Polish court upholds refusal to extradite Roman Polanski
Film director, who had sex with a girl (13) in 1977, will not be sent to US if he enters Poland
Roman Polanski: he lives in France and has a home in Switzerland, but has often visited Poland, where he grew up. Photograph: Kacper Pempel/Reuters
Poland’s supreme court has upheld a refusal to have film-maker Roman Polanski extradited to the US if he enters the country.
The three-judge panel rejected a request by justice minister Zbigniew Ziobro to overturn the extradition refusal and upheld the procedure and decision taken by a lower court. The ruling closes the case.
Polanski wanted to make a film in Poland last year, but cancelled his plans after Mr Ziobro’s move. The justice minister revived the case in May, months after the conservative government took office.
Mr Ziobro argued that Polanski should be punished and that his celebrity status was the only thing shielding the Oscar-winning director from being extradited.

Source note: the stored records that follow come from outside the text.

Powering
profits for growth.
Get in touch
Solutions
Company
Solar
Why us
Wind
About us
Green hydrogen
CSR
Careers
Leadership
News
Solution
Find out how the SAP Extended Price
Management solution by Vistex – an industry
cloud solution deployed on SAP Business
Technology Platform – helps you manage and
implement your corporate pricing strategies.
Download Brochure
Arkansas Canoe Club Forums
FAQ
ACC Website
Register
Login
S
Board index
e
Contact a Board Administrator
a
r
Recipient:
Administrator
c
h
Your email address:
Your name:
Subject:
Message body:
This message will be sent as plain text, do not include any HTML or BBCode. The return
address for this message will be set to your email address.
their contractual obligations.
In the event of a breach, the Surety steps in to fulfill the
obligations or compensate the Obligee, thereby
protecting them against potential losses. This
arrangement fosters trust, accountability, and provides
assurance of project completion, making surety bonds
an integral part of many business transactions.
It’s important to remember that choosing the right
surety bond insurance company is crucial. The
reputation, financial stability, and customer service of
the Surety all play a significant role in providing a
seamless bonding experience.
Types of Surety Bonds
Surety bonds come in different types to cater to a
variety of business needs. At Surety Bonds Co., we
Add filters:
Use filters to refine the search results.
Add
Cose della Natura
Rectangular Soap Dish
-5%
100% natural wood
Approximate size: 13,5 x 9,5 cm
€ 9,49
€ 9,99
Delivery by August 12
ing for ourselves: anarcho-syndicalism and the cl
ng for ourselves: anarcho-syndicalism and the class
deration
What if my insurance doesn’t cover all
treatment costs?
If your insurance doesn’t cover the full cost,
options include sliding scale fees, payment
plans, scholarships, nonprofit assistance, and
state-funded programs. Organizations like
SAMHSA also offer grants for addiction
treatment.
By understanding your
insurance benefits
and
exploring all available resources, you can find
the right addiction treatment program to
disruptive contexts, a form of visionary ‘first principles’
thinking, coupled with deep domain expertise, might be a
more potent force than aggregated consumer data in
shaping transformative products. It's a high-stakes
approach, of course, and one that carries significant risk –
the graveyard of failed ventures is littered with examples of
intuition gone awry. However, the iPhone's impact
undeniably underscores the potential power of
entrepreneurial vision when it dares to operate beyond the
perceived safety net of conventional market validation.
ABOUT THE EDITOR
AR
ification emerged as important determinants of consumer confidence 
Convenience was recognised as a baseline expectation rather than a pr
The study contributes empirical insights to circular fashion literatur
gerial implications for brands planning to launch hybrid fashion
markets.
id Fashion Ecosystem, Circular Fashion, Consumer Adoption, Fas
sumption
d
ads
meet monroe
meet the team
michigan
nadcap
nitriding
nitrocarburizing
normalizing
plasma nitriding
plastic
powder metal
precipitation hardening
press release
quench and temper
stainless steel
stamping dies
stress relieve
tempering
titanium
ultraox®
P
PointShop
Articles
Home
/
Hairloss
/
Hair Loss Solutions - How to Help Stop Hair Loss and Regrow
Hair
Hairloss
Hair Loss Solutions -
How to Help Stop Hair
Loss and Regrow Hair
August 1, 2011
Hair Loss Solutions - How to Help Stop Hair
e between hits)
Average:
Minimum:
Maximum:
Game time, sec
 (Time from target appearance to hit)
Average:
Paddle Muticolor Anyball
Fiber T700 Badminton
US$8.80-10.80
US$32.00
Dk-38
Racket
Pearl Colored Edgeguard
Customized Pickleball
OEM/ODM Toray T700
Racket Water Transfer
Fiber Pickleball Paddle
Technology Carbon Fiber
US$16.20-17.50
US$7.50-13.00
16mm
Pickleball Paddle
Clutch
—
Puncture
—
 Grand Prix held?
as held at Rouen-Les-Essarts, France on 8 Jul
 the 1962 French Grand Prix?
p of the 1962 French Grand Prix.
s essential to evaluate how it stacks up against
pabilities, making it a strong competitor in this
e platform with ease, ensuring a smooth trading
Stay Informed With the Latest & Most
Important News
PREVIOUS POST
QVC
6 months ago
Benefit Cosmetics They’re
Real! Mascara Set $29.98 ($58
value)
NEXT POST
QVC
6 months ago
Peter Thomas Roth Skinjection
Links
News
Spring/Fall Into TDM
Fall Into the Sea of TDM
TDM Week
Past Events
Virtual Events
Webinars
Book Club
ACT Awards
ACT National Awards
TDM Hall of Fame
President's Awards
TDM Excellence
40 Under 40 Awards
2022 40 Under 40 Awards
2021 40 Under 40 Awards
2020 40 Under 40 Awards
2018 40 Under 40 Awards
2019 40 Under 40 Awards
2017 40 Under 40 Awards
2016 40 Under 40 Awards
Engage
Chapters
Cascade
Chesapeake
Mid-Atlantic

The lower court had argued Polanski (83), has served a prison term, while he would probably not get a fair trial in the US if he was extradited.
The director pleaded guilty in 1977 to one count of unlawful sexual intercourse with a 13-year-old girl during a photo shoot in Los Angeles.
In a deal with the judge, he served 42 days in prison, but then fled the US fearing the judge would have him imprisoned again for much longer.
The US has been seeking to bring Polanski back and put him before a court.